#### Records supplied
===
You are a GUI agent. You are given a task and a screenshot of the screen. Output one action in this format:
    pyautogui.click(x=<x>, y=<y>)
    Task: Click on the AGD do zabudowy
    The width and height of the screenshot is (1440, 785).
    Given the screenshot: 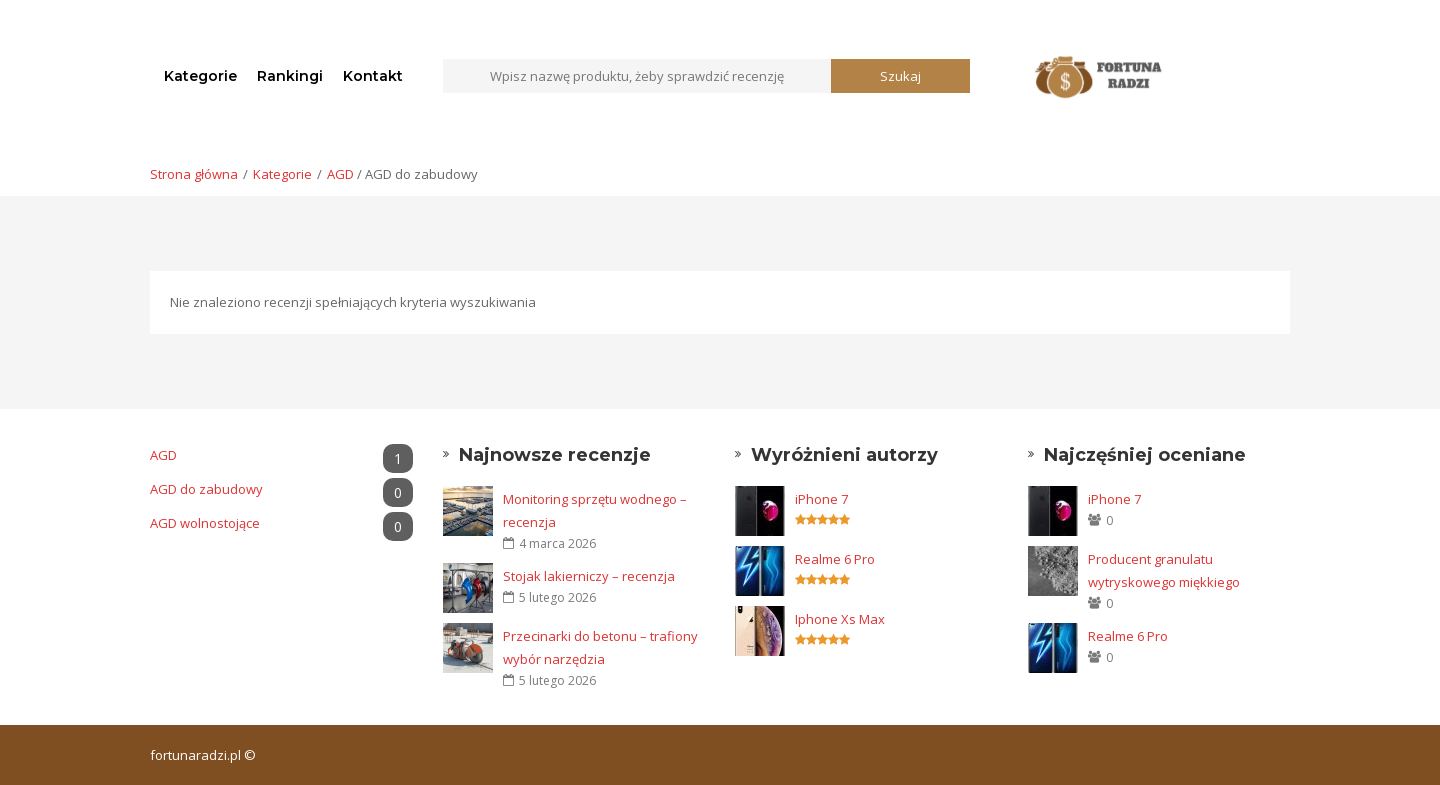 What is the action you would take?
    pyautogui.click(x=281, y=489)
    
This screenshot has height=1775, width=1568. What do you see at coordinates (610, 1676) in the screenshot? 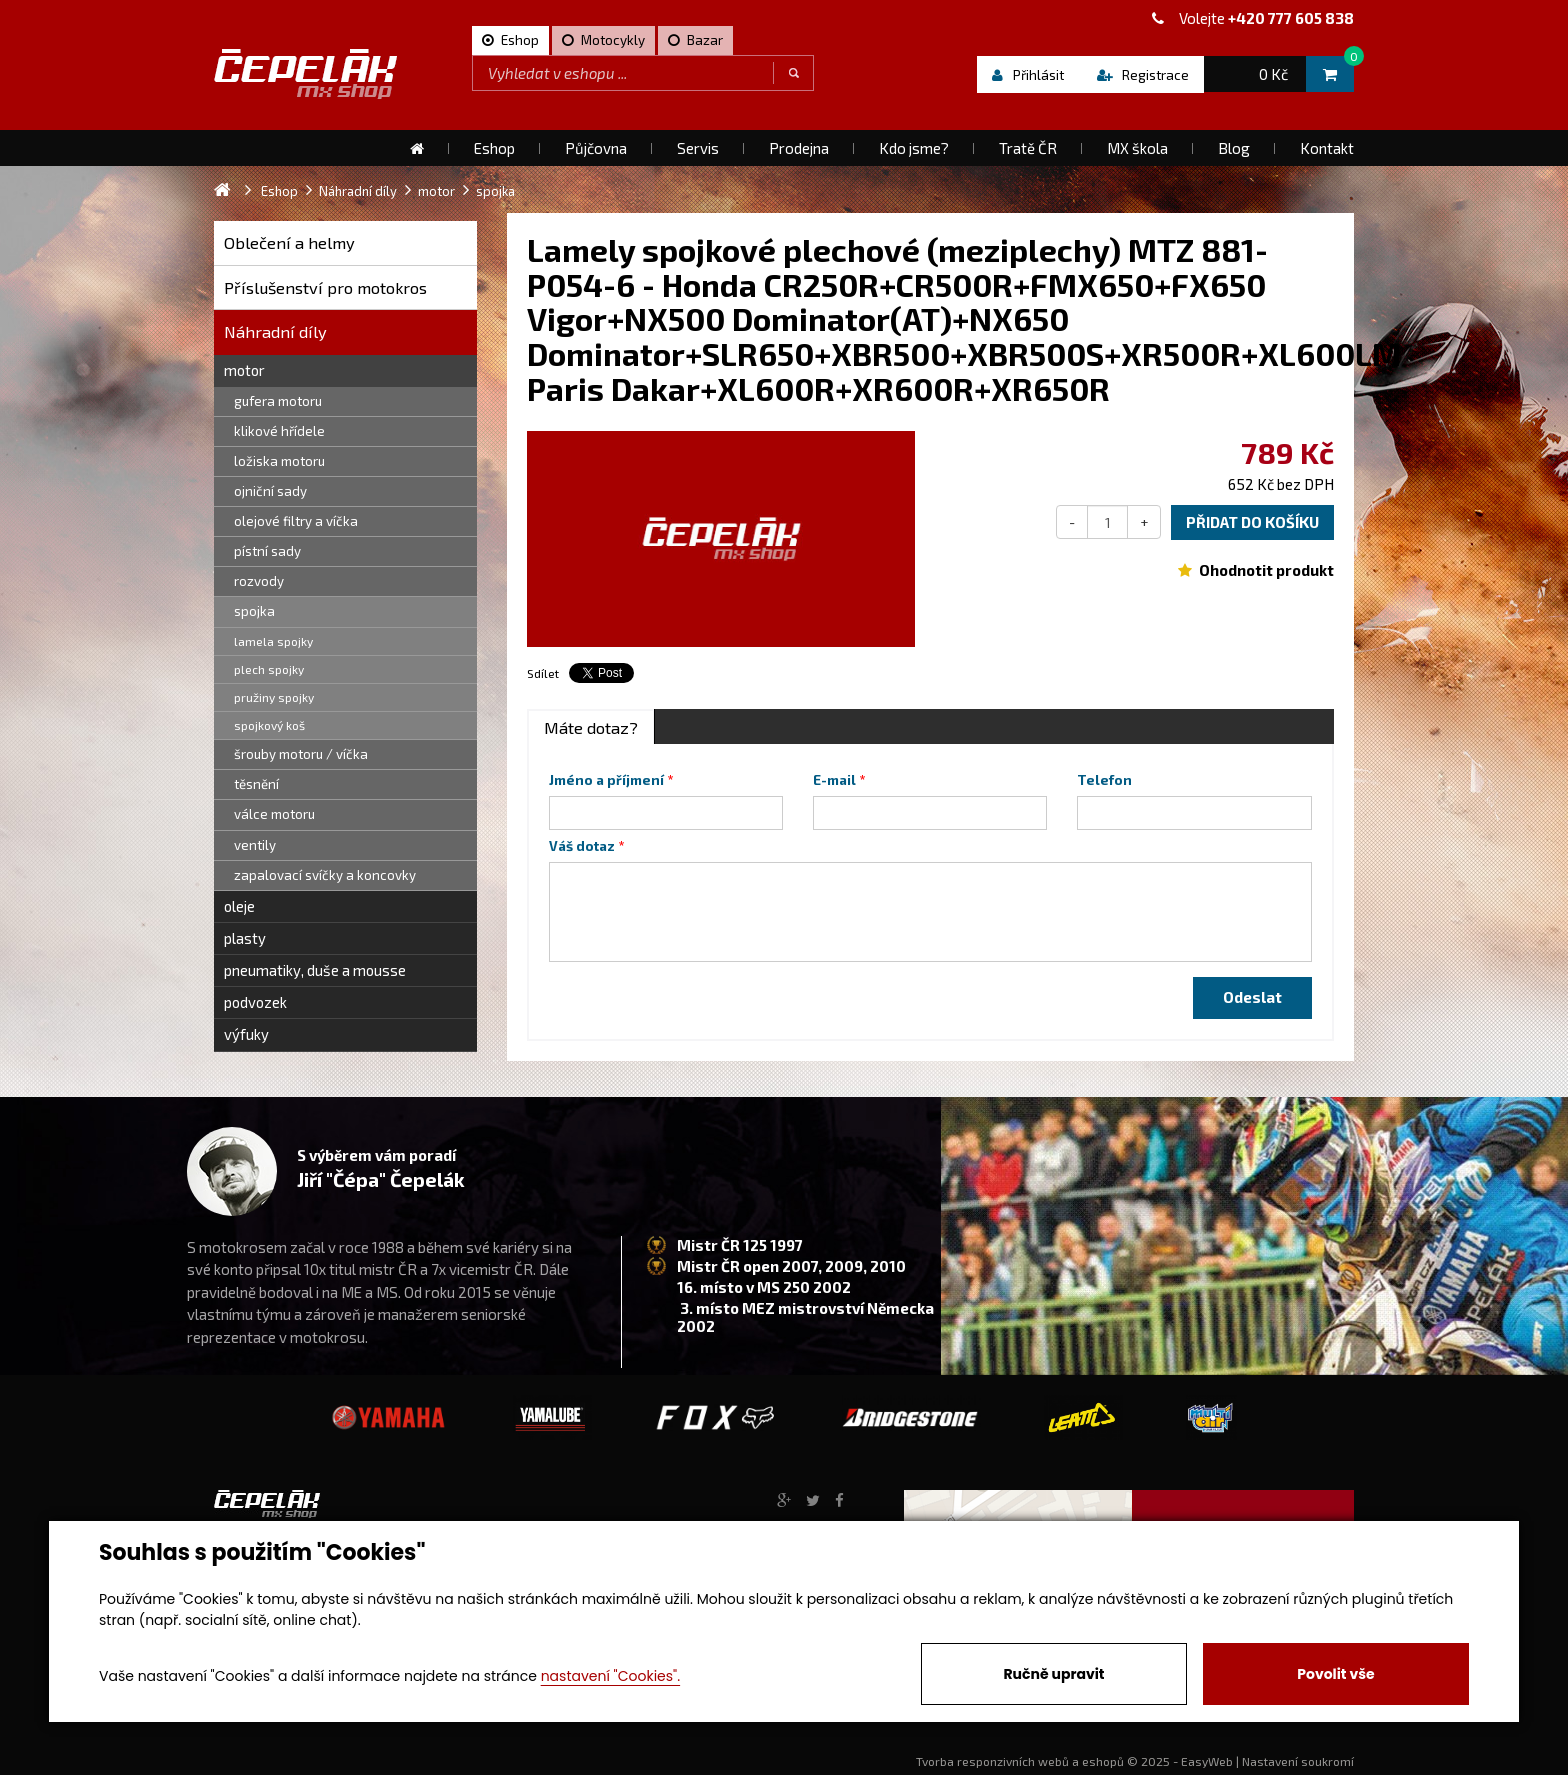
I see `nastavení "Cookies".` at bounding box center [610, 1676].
===
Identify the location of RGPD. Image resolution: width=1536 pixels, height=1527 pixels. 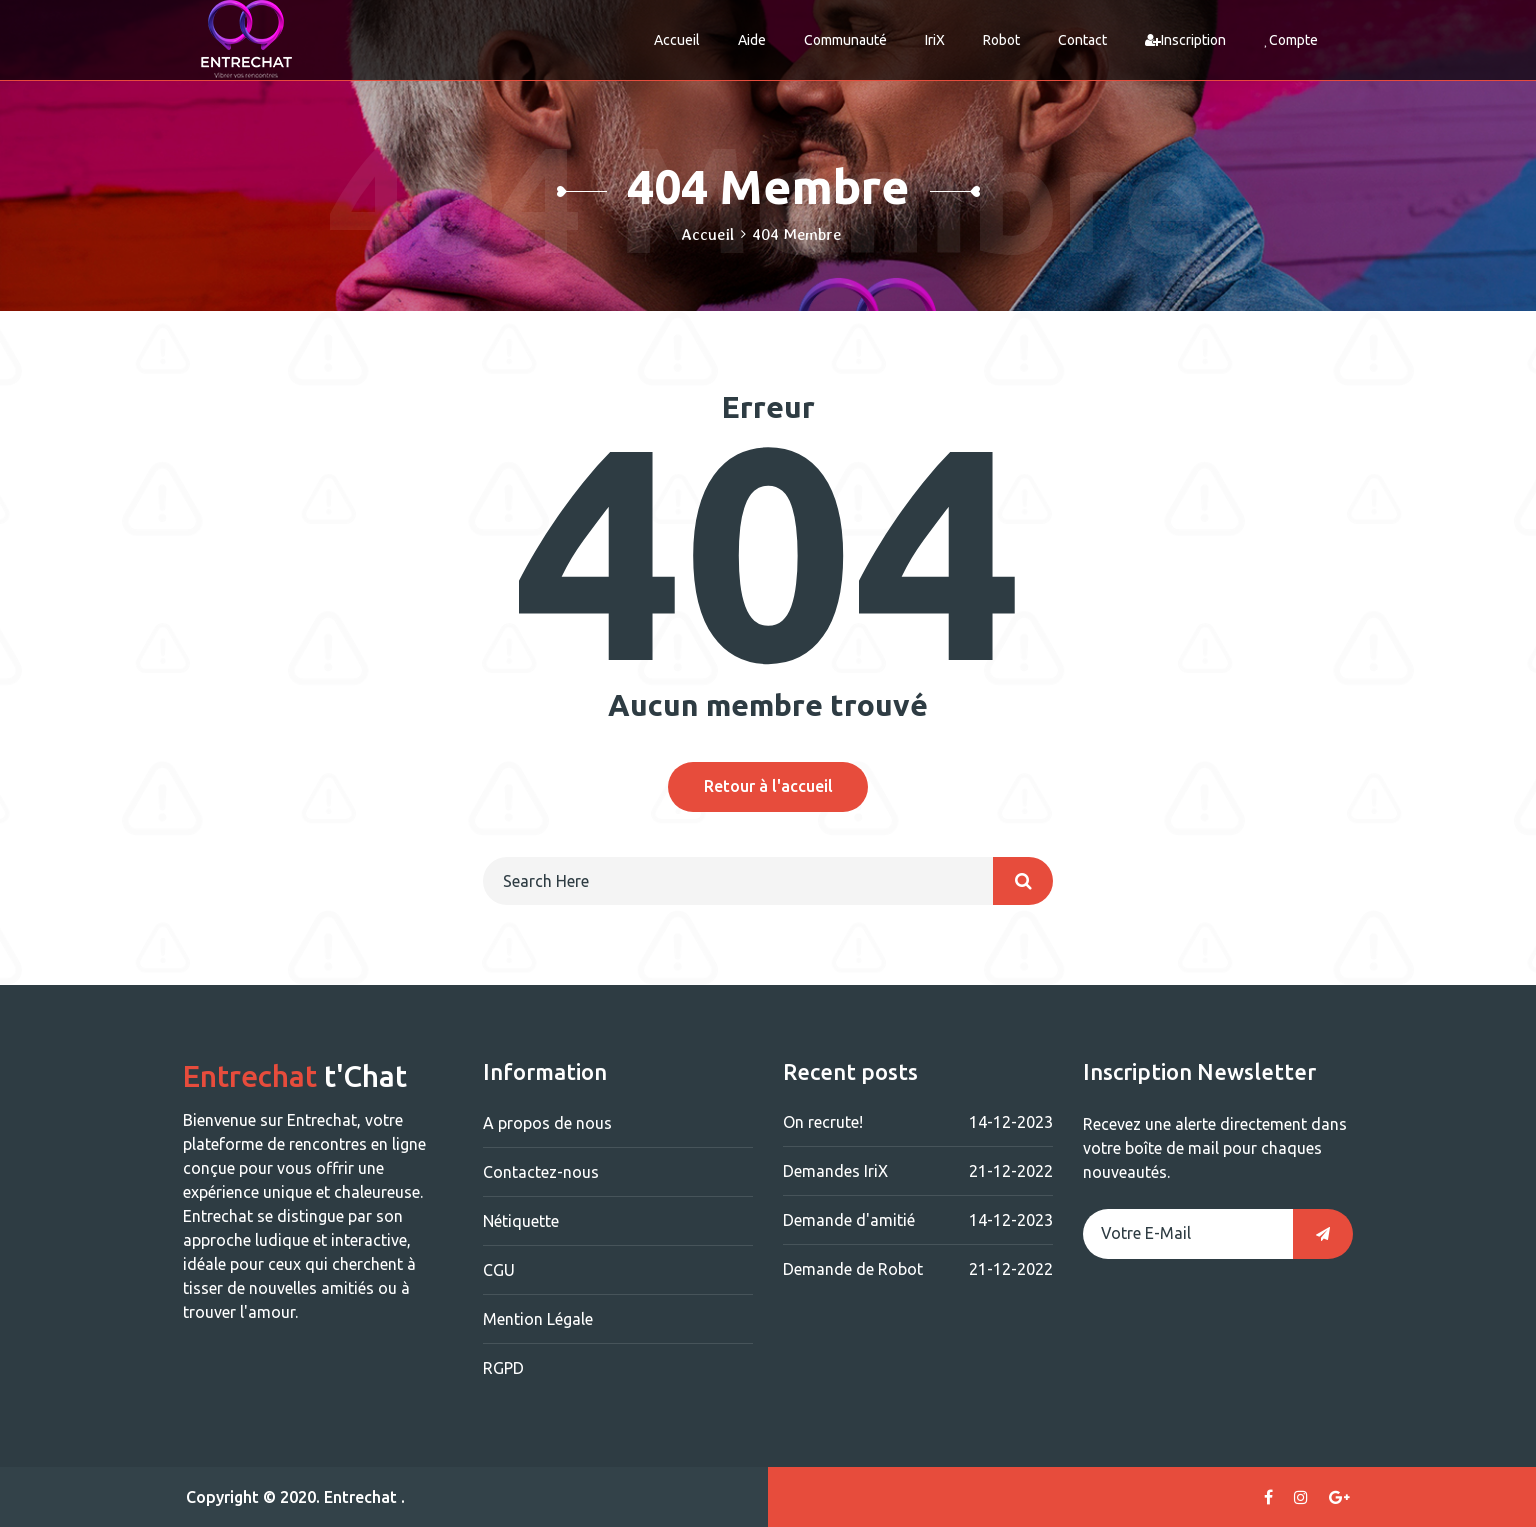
===
Given the data above, transcribe exactly the lines from the one containing "You are a GUI" down to the one containing "The width and", and no others.

You are a GUI agent. You are given a task and a screenshot of the screen. Output one action in this format:
    pyautogui.click(x=<x>, y=<y>)
    Task: Click on the AGD do zabudowy
    The width and height of the screenshot is (1440, 785).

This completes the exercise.